Evaluating the Model

# Plot F1 score over epochs
plt.plot(history)
plt.scatter(np.argmax(history), np.max(history), label=f"f1 = {np.max(history)}", c="green")
plt.grid()
plt.title("F1 score over epochs")
plt.xlabel("epoch")
plt.ylabel("F1 score")
plt.legend()

# Plot confusion matrix
df = pd.DataFrame(confusion_matrix.to("cpu").numpy(), index=class_names, columns=class_names)
sns.heatmap(df, annot=True, fmt='2g')
plt.title(f"Confusion Matrix Ag news - PET")

# Test the model
y_true_test, y_pred_test = trainer.test(test_dataloader)
f1 = multiclass_f1_score(y_pred_test, y_true_test, num_classes=len(classes))

This code demonstrates how to perform text classification using Pattern Exploiting Training (PET) with a few-shot learning approach. It includes steps for dataset loading, preprocessing, model training, evaluation, and testing.

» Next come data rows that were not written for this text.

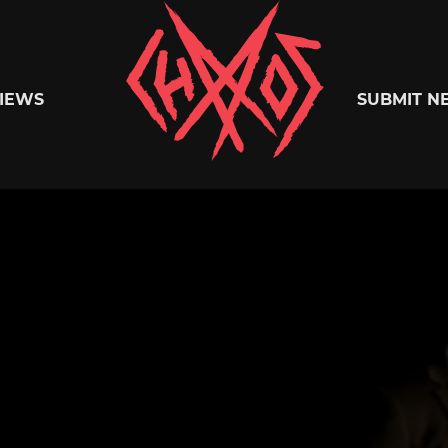
Chaoszine
IEWS
SUBMIT N
Metal,
Hardcore,
Indie,
Rock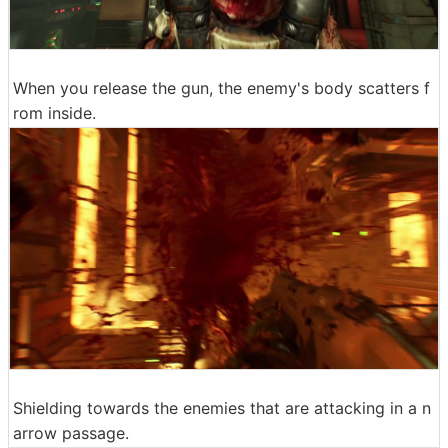
When you release the gun, the enemy's body scatters f
rom inside.
Shielding towards the enemies that are attacking in a n
arrow passage.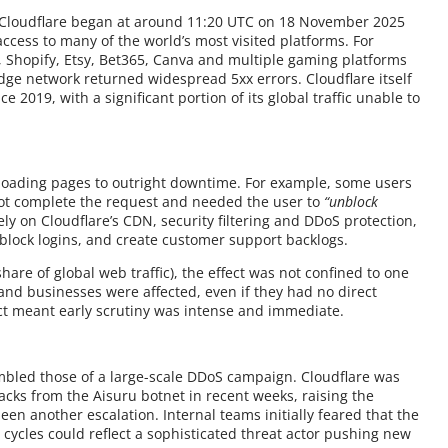
y Cloudflare began at around 11:20 UTC on 18 November 2025
 access to many of the world’s most visited platforms. For
y, Shopify, Etsy, Bet365, Canva and multiple gaming platforms
edge network returned widespread 5xx errors. Cloudflare itself
e 2019, with a significant portion of its global traffic unable to
loading pages to outright downtime. For example, some users
not complete the request and needed the user to
“unblock
ely on Cloudflare’s CDN, security filtering and DDoS protection,
, block logins, and create customer support backlogs.
hare of global web traffic), the effect was not confined to one
ls and businesses were affected, even if they had no direct
act meant early scrutiny was intense and immediate.
sembled those of a large-scale DDoS campaign. Cloudflare was
acks from the Aisuru botnet in recent weeks, raising the
been another escalation. Internal teams initially feared that the
 cycles could reflect a sophisticated threat actor pushing new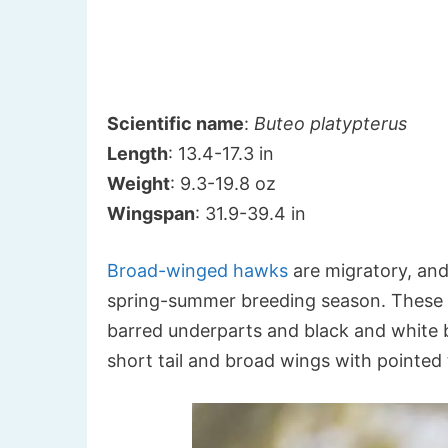
Scientific name
:
Buteo platypterus
Length
: 13.4-17.3 in
Weight
: 9.3-19.8 oz
Wingspan
: 31.9-39.4 in
Broad-winged hawks
are migratory, and
spring-summer breeding season. These 
barred underparts and black and white ba
short tail and broad wings with pointed 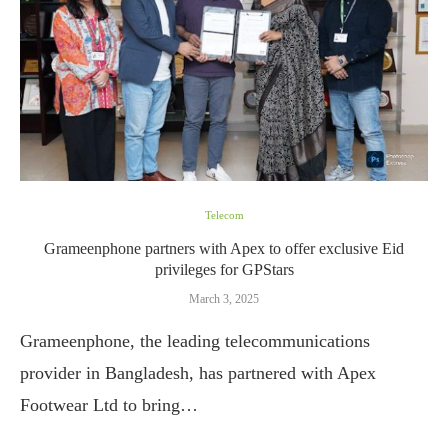
Telecom
Grameenphone partners with Apex to offer exclusive Eid
privileges for GPStars
March 3, 2025
Grameenphone, the leading telecommunications
provider in Bangladesh, has partnered with Apex
Footwear Ltd to bring…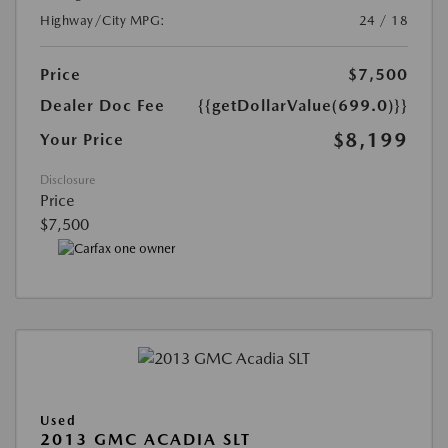
Highway/City MPG:
24 / 18
Price
$7,500
Dealer Doc Fee
{{getDollarValue(699.0)}}
$8,199
Your Price
Disclosure
Price
$7,500
Used
2013 GMC ACADIA SLT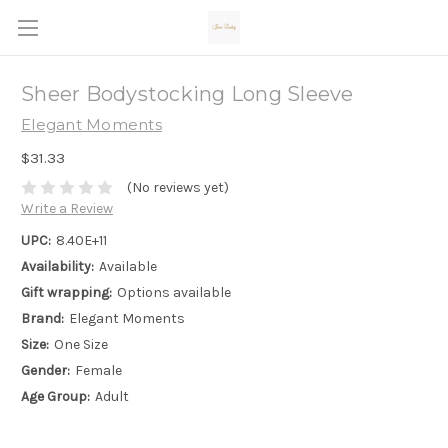
Sheer Bodystocking Long Sleeve
Elegant Moments
$31.33
(No reviews yet)
Write a Review
UPC:
8.40E+11
Availability:
Available
Gift wrapping:
Options available
Brand:
Elegant Moments
Size:
One Size
Gender:
Female
Age Group:
Adult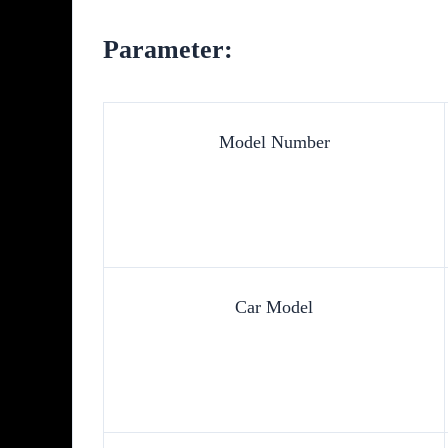
Parameter:
Model Number
Car Model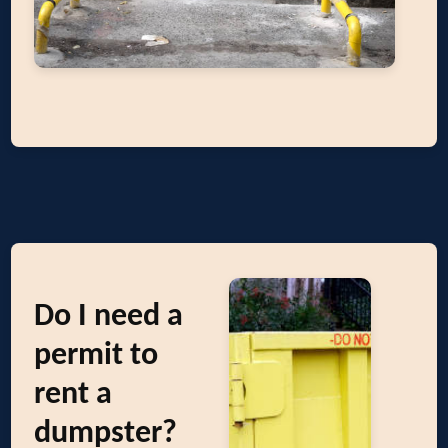
Do I need a
permit to
rent a
dumpster?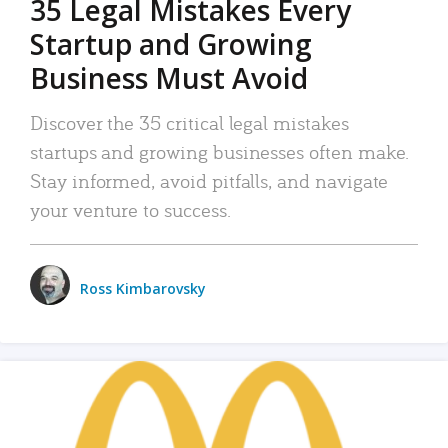
35 Legal Mistakes Every
Startup and Growing
Business Must Avoid
Discover the 35 critical legal mistakes
startups and growing businesses often make.
Stay informed, avoid pitfalls, and navigate
your venture to success.
Ross Kimbarovsky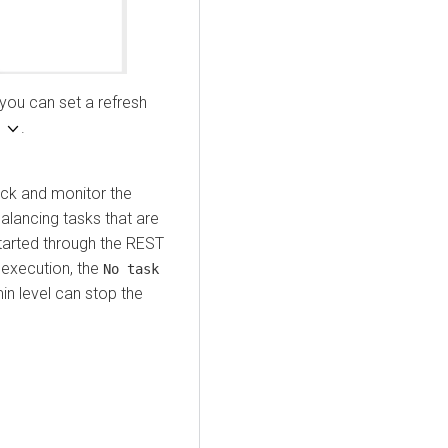
 you can set a refresh
h
.
ack and monitor the
alancing tasks that are
started through the REST
g execution, the
No task
n level can stop the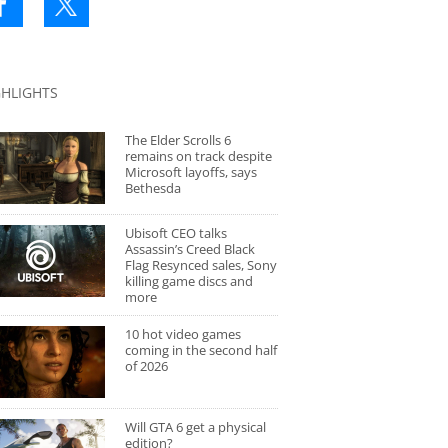
GHLIGHTS
The Elder Scrolls 6
remains on track despite
Microsoft layoffs, says
Bethesda
Ubisoft CEO talks
Assassin’s Creed Black
Flag Resynced sales, Sony
killing game discs and
more
10 hot video games
coming in the second half
of 2026
Will GTA 6 get a physical
edition?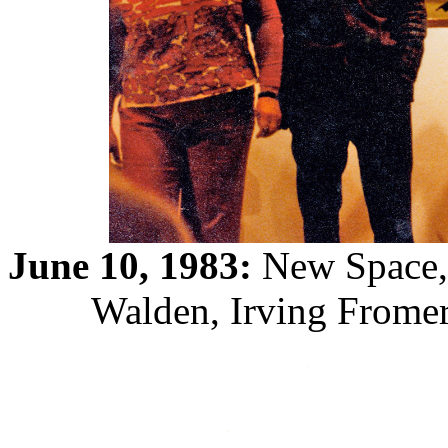
June 10, 1983:
New Space, 
Walden, Irving Fromer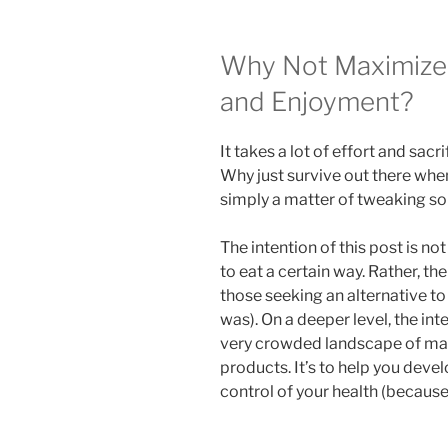
Why Not Maximize 
and Enjoyment?
It takes a lot of effort and sacri
Why just survive out there when
simply a matter of tweaking so
The intention of this post is no
to eat a certain way. Rather, the
those seeking an alternative to
was). On a deeper level, the int
very crowded landscape of mark
products. It’s to help you dev
control of your health (because 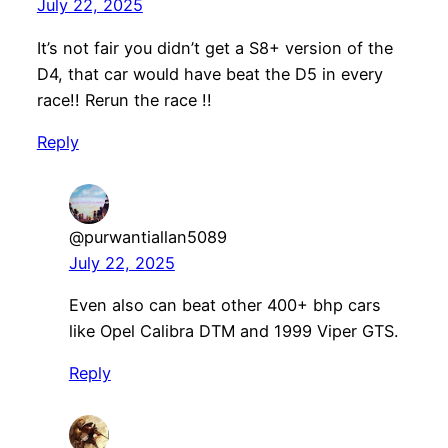
July 22, 2025
It’s not fair you didn’t get a S8+ version of the
D4, that car would have beat the D5 in every
race!! Rerun the race !!
Reply
@purwantiallan5089
July 22, 2025
Even also can beat other 400+ bhp cars
like Opel Calibra DTM and 1999 Viper GTS.
Reply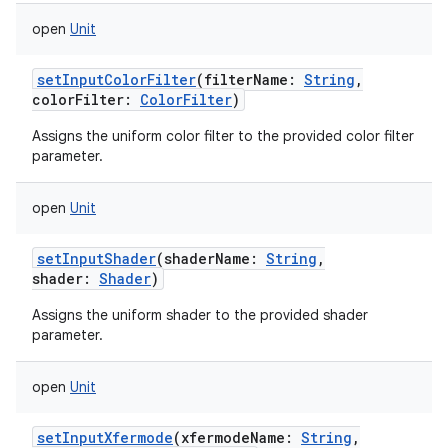
open
Unit
setInputColorFilter
(
filterName
:
String
,
colorFilter
:
ColorFilter
)
Assigns the uniform color filter to the provided color filter
parameter.
open
Unit
setInputShader
(
shaderName
:
String
,
shader
:
Shader
)
Assigns the uniform shader to the provided shader
parameter.
open
Unit
setInputXfermode
(
xfermodeName
:
String
,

Make sure to adapt the paths, hyperparameters, and dataset configurations according to your specific setup and requirements.

PETTrainer

Introduction

The PETTrainer class is designed to fine-tune a model with Pattern Exploiting Training (PET) for text classification tasks. It combines a pretrained language model with PET to enhance classification performance.

Initialization

def __init__(
    self,
    model: AutoModelForMaskedLM,
    verbalizer: Dict,
    tokenizer: AutoTokenizer,
    num_classes: int,
    device: str = 'cuda',
) -> None:

model: Pretrained language model to be fine-tuned.
verbalizer: Dictionary mapping class labels to corresponding tokens.
tokenizer: Tokenizer associated with the model.
num_classes: Number of classes in the classification task.
device: Device on which calculations are performed (default: 'cuda').

Methods

get_y_true(input, inverse_verbalizer, device)
- Get the true labels from the input data.
- input: Input data containing the true labels.
- inverse_verbalizer: Dictionary mapping tokens to class labels.
- device: Device on which calculations are performed.
train(train_dataloader, val_dataloader, alpha, loss_fn, device, lr, n_epochs)
- Train the PET model.
- train_dataloader: DataLoader for the training dataset.
- val_dataloader: DataLoader for the validation dataset.
- alpha: Weighting factor for balancing MLM and CE losses.
- loss_fn: Custom loss function for the CE loss (default: None).
- device: Device on which calculations are performed (default: 'cuda').
- lr: Learning rate for optimization (default: 1e-5).
- n_epochs: Number of training epochs (default: 10).
- Returns a tuple containing training history, confusion matrix, and the best trained model.
test(test_dataloader)
- Perform inference/testing using the trained model on the provided test data.
- test_dataloader: DataLoader containing the test data.
- Returns a tuple containing true labels and predicted labels.

Notes

PET (Pattern Exploiting Training) is a technique for fine-tuning pretrained language models for text classification tasks.
The trainer supports multi-class classification tasks.
The model is trained using a combination of Masked Language Model (MLM) loss and Cross-Entropy (CE) loss.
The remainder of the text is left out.